Stored items:

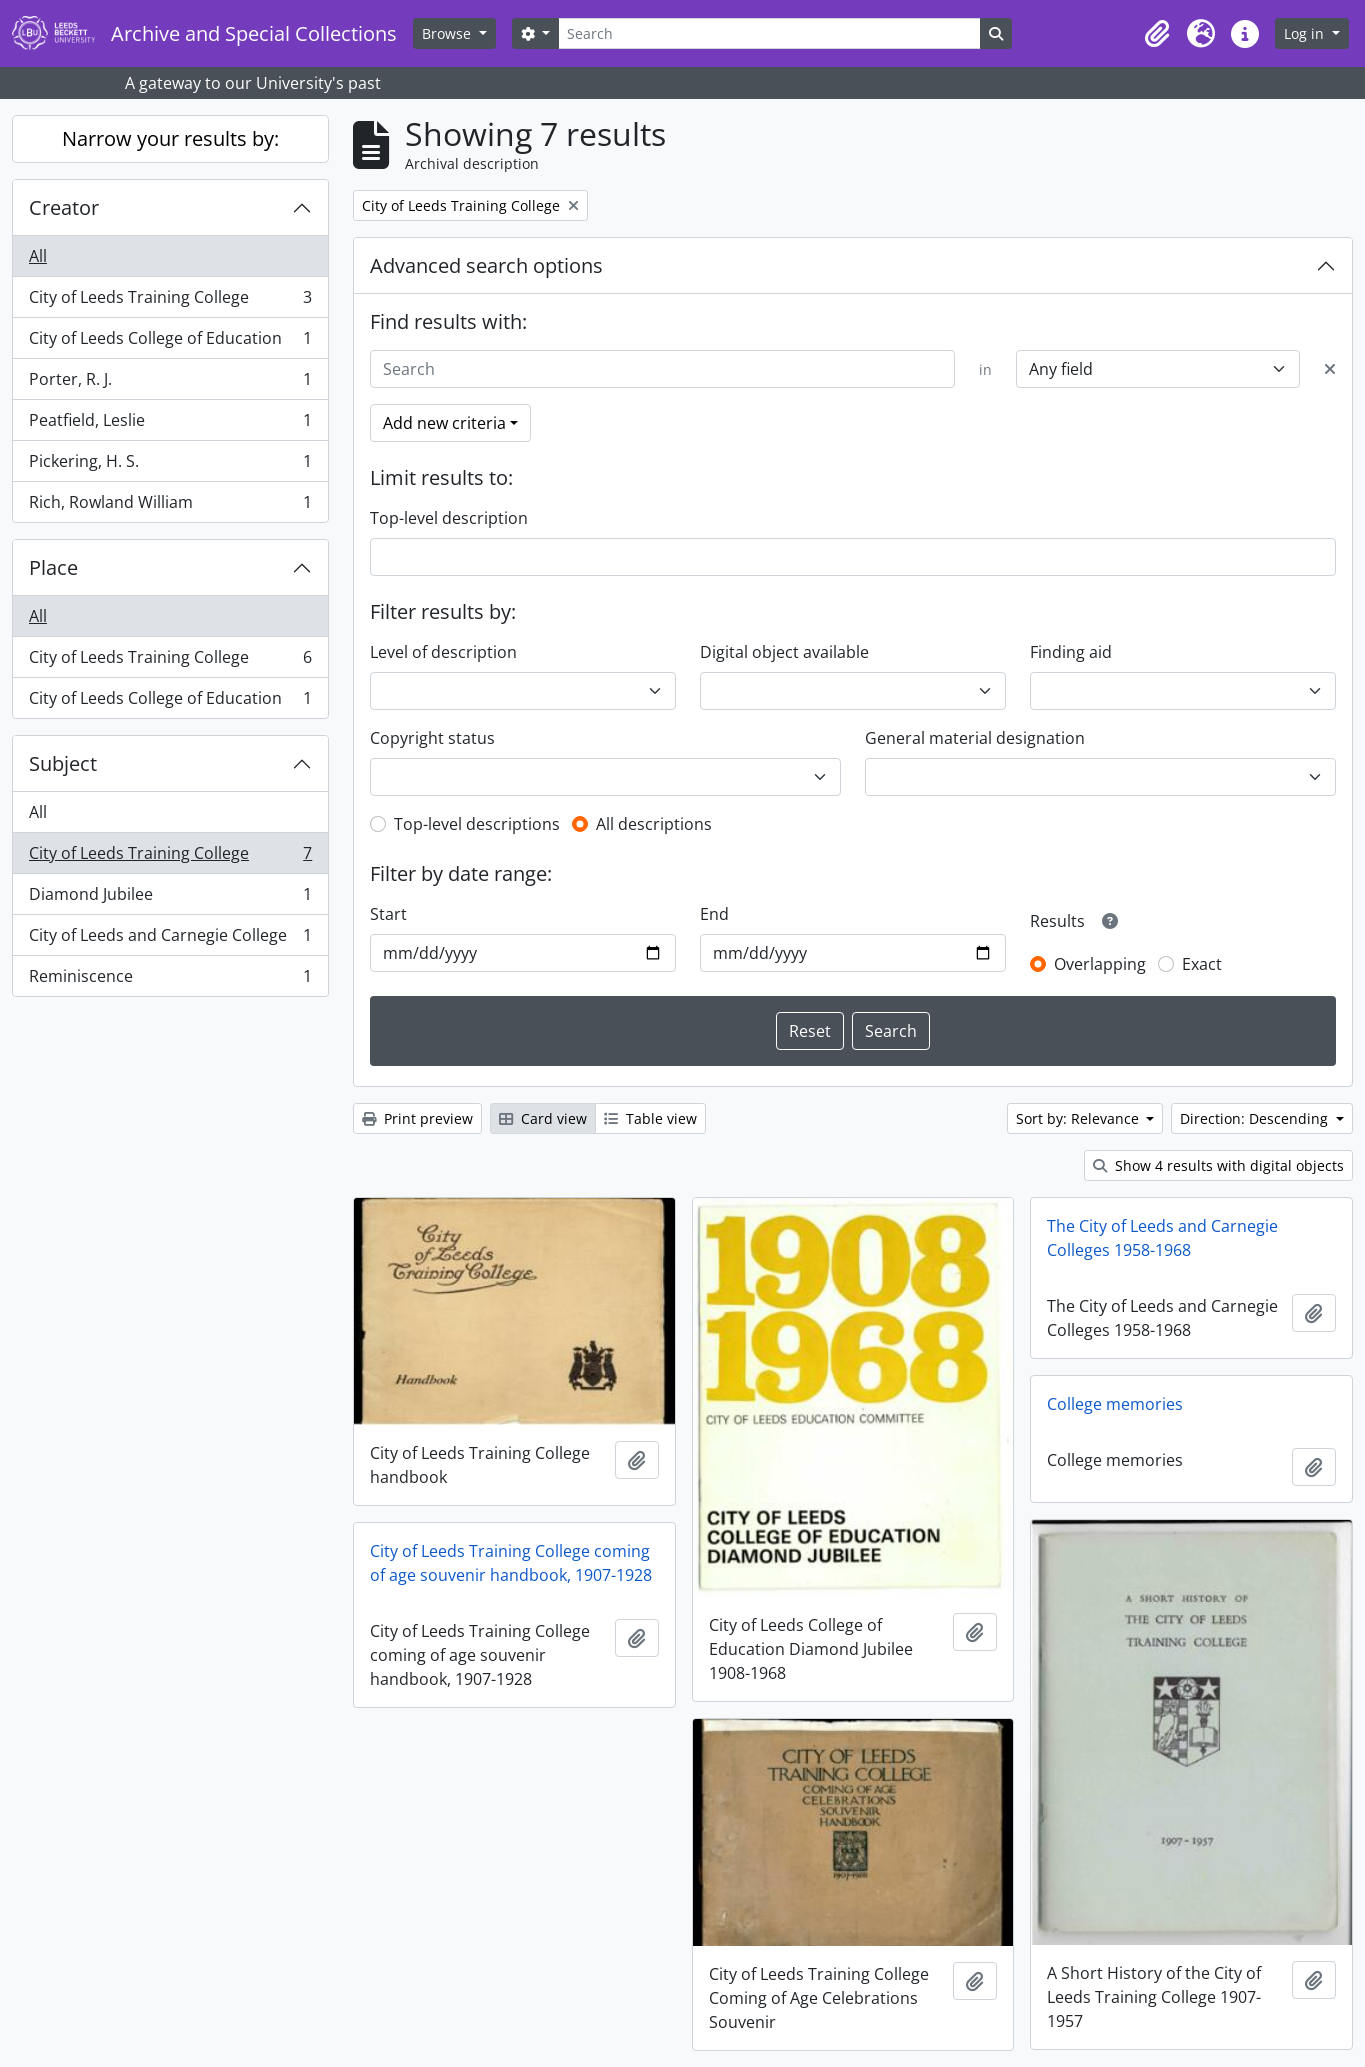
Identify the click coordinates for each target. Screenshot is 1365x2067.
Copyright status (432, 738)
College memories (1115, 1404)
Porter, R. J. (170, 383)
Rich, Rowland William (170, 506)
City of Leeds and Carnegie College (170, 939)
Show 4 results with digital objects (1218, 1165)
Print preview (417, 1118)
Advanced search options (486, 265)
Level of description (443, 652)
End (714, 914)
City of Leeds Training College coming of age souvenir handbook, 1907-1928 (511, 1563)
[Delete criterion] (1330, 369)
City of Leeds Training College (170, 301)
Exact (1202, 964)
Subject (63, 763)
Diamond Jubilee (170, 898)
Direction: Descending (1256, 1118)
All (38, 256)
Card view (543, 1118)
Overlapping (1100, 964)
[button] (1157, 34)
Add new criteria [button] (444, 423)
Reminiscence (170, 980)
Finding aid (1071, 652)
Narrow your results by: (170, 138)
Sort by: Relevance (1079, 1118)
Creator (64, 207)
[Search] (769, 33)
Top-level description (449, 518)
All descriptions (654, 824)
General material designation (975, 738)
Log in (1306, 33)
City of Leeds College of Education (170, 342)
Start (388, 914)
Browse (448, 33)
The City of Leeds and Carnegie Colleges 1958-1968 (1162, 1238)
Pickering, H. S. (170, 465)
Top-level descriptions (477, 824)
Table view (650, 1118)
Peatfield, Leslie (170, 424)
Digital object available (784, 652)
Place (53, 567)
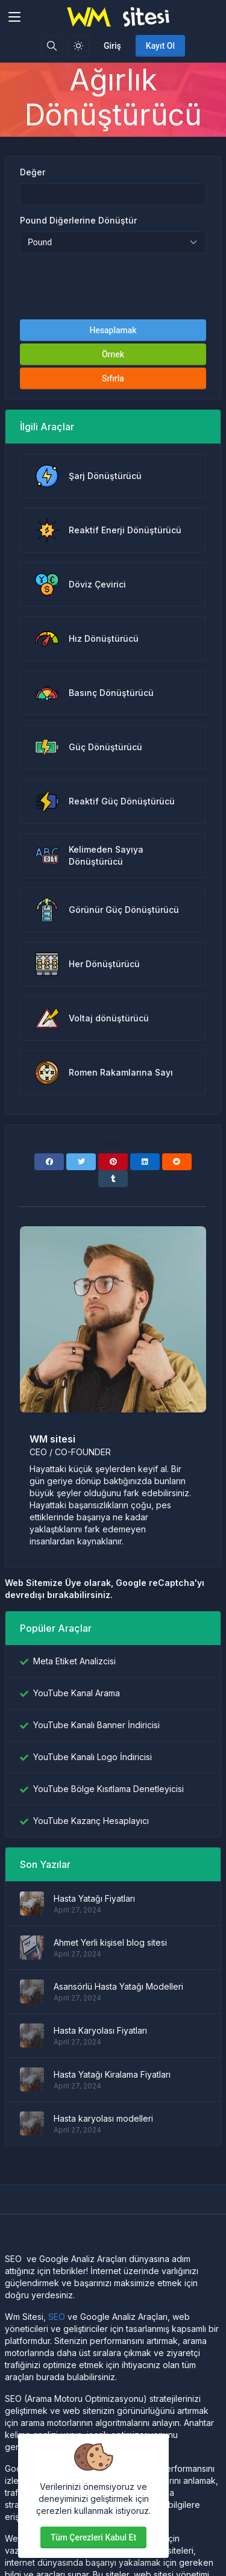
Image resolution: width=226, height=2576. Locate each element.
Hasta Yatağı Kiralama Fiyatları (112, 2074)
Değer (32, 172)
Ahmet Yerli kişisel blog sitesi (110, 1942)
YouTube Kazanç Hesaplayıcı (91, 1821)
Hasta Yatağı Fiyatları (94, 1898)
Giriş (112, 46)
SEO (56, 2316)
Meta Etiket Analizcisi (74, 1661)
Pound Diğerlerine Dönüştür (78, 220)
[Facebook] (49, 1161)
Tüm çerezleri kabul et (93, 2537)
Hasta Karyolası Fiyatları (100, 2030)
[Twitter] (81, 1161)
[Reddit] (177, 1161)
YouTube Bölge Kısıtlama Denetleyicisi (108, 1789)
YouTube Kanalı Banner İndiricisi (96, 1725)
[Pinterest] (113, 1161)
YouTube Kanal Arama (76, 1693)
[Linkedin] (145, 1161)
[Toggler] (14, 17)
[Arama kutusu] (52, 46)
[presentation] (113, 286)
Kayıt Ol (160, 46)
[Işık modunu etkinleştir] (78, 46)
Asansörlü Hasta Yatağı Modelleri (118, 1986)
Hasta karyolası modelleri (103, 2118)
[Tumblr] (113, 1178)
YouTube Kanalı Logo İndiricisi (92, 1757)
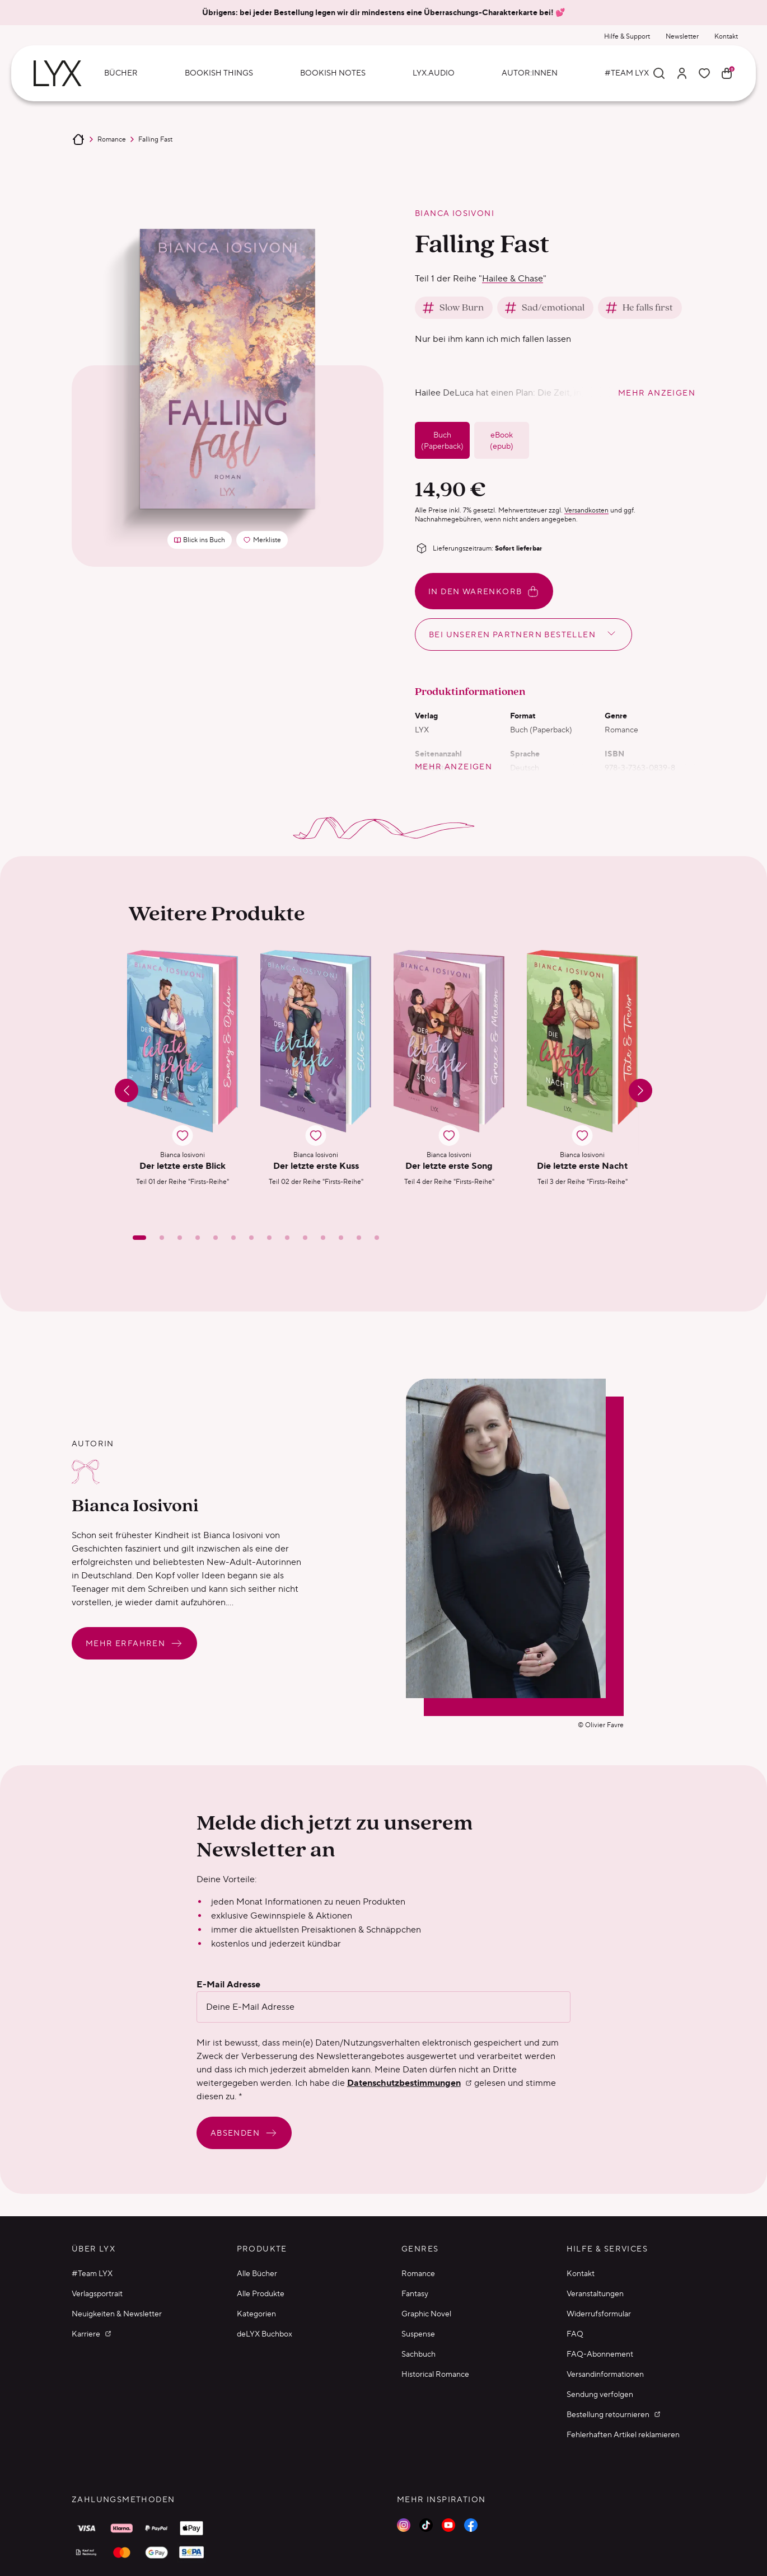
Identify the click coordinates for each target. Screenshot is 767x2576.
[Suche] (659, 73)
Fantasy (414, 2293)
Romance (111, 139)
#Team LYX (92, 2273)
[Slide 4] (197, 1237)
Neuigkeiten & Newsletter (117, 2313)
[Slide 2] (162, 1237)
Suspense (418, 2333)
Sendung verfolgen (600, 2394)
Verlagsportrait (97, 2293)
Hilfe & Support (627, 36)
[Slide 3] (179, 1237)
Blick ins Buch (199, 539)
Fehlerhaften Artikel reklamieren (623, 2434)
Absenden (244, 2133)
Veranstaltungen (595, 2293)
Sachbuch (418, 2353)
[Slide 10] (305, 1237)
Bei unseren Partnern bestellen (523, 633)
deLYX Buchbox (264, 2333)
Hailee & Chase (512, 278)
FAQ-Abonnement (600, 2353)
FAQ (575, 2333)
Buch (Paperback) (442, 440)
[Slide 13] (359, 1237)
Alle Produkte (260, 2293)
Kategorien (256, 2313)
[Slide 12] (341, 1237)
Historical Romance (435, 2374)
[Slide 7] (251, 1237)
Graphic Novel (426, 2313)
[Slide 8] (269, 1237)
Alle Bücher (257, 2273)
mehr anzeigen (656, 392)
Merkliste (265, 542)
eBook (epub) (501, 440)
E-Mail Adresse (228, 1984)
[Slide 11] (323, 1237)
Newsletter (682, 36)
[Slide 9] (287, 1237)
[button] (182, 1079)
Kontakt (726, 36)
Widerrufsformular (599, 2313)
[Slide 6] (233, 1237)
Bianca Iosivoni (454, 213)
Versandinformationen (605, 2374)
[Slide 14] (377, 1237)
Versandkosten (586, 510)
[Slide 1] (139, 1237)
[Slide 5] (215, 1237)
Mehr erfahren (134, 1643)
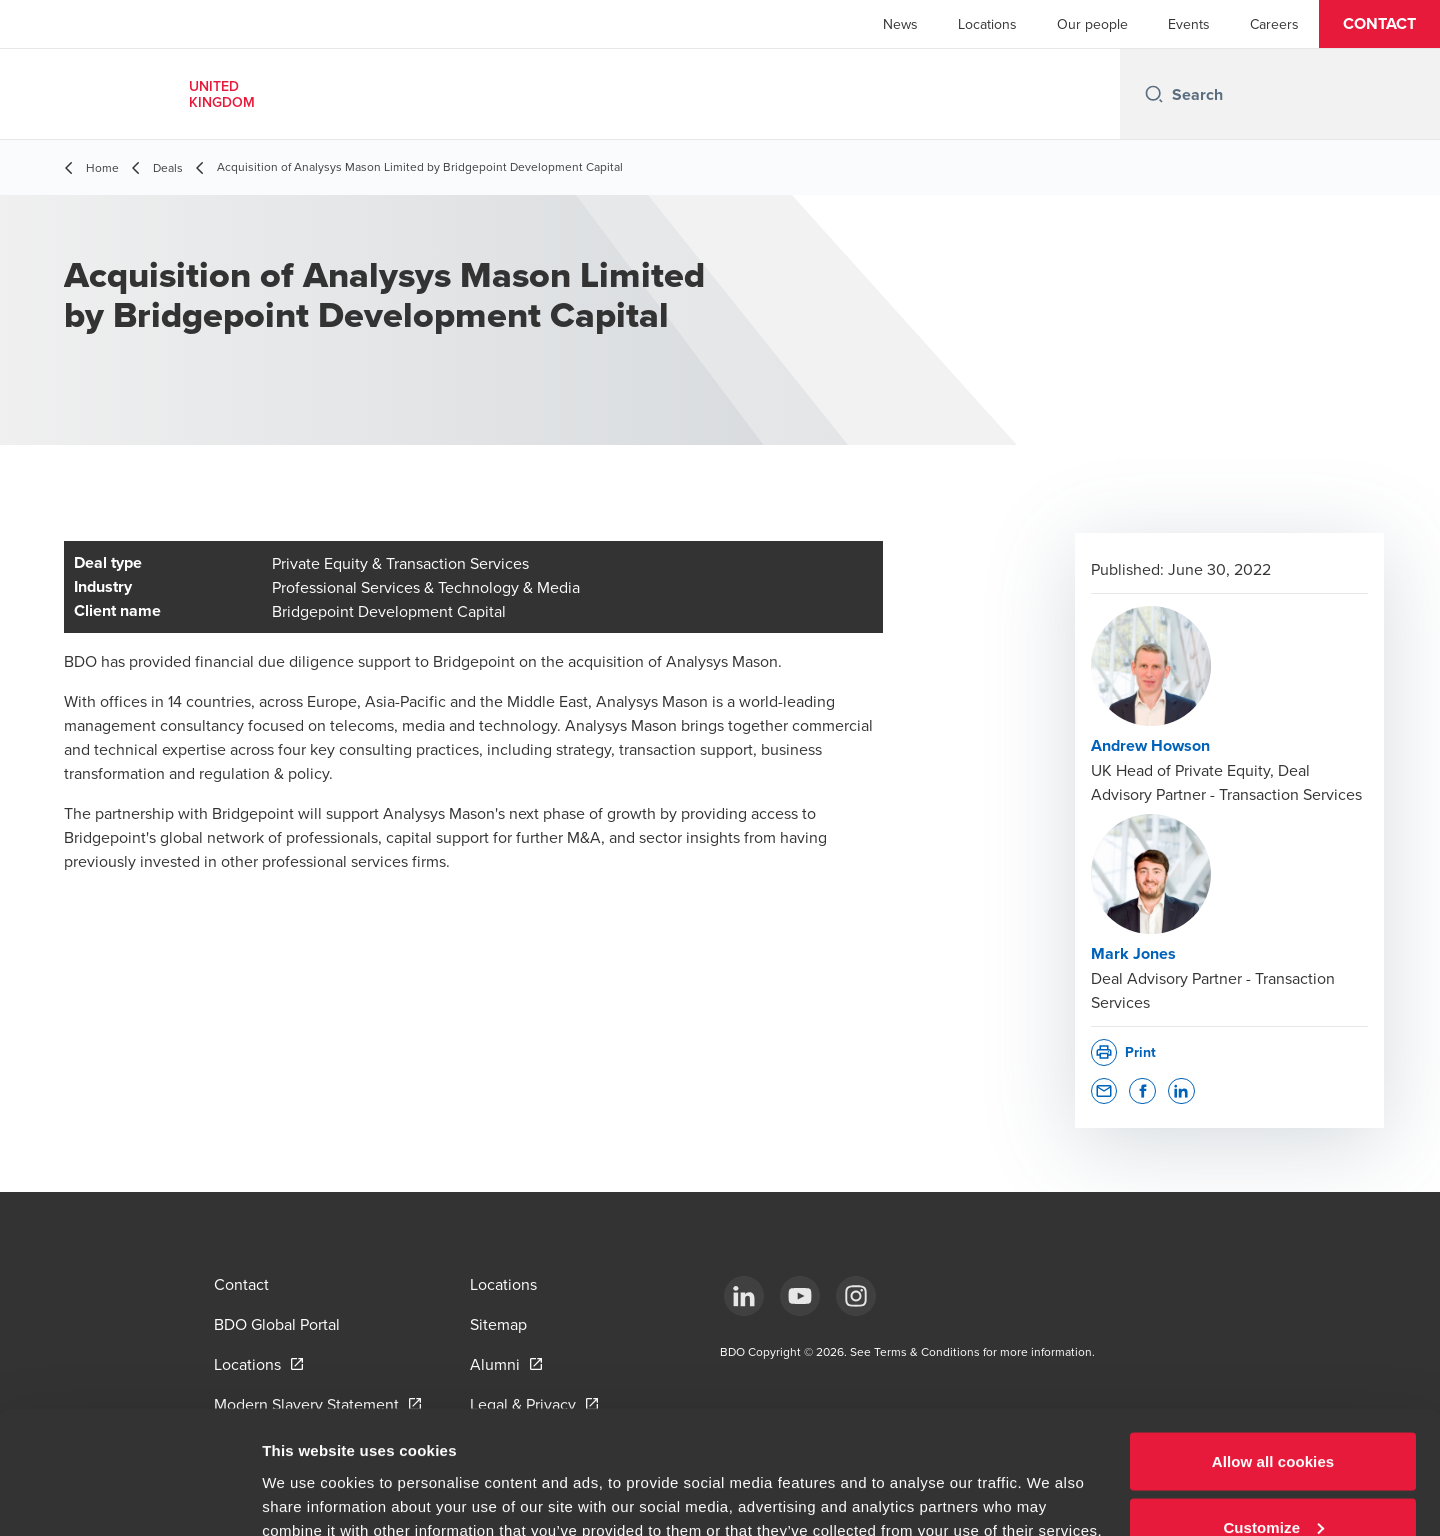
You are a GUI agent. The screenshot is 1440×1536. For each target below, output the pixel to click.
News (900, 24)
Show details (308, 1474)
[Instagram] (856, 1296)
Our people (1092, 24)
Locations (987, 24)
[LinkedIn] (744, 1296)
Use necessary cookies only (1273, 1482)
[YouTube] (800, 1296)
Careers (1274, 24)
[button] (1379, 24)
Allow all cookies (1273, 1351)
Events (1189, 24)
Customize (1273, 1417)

### To do
Pictures stay out. Copy exactly, and only, the lines from the one containing "Alle Produkte (260, 2293)" through the end of the data.

### Task answer
Alle Produkte (260, 2293)
Kategorien (256, 2313)
[Slide 12] (341, 1237)
Historical Romance (435, 2374)
[Slide 7] (251, 1237)
Graphic Novel (426, 2313)
[Slide 8] (269, 1237)
Alle Bücher (257, 2273)
mehr anzeigen (656, 392)
Merkliste (265, 542)
eBook (epub) (501, 440)
E-Mail Adresse (228, 1984)
[Slide 11] (323, 1237)
Newsletter (682, 36)
[Slide 9] (287, 1237)
[button] (182, 1079)
Kontakt (726, 36)
Widerrufsformular (599, 2313)
[Slide 6] (233, 1237)
Bianca Iosivoni (454, 213)
Versandinformationen (605, 2374)
[Slide 14] (377, 1237)
Versandkosten (586, 510)
[Slide 1] (139, 1237)
[Slide 5] (215, 1237)
Mehr erfahren (134, 1643)
You are a GUI agent. The screenshot is 1440×1536. For each target below, output the pixel to click.
News (900, 24)
Show details (308, 1474)
[Instagram] (856, 1296)
Our people (1092, 24)
Locations (987, 24)
[LinkedIn] (744, 1296)
Use necessary cookies only (1273, 1482)
[YouTube] (800, 1296)
Careers (1274, 24)
[button] (1379, 24)
Allow all cookies (1273, 1351)
Events (1189, 24)
Customize (1273, 1417)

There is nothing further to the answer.